Oral presentation by Dr. Meletios A. Dimopoulos
For patients with multiple myeloma being treated on a first-line basis and who have received an autologous hematopoietic stem cell transplant, the use of maintenance therapy has become a standard therapeutic approach.
The phase III Tourmaline-MM3 study evaluates the impact of the first oral proteasome inhibitor, ixazomib, versus placebo as maintenance therapy after induction and an autologous transplant with an at least partial response. Ixazomib was used at 3 mg on Day 1, 8 and 15 every 28 days, with a dose increase to 4 mg starting with the 5th cycle so long as there was no significant toxicity for a maximum of 2 years. The primary objective was progression-free survival (PFS).

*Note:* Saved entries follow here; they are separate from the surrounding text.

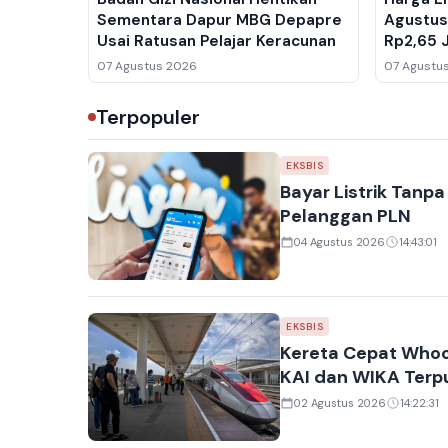
Sementara Dapur MBG Depapre
Agustus
Usai Ratusan Pelajar Keracunan
Rp2,65 
Ikut Me
07 Agustus 2026
07 Agustu
Terpopuler
EKSBIS
Bayar Listrik Tanpa
Pelanggan PLN
04 Agustus 2026
14:43:01
EKSBIS
Kereta Cepat Whoo
KAI dan WIKA Terp
02 Agustus 2026
14:22:31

Six hundred and fifty-six patients with multiple myeloma were recruited. After a median follow-up of 31 months, PFS went from 21.3 months to 26.5 months, a 39% improvement. Significantly more patients had an improved quality of response. The tolerance to treatment was particularly good, 7% of patients in the ixazomib arm discontinued maintenance treatment due to side effects versus 5% in the placebo arm. Despite the maintenance treatment, the quality of life of patients on ixazomib was preserved, similar to placebo.
In summary, this study demonstrated a 28% reduction in the risk of progression or death with the use of ixazomib compared to placebo. The magnitude of this benefit is not that of the lenalidomide used as maintenance therapy following the autologous transplant. However, this study is not a comparison of ixazomib to lenalidomide, but rather a study that mentions that ixazomib is an appropriate alternative to lenalidomide when the latter should be avoided.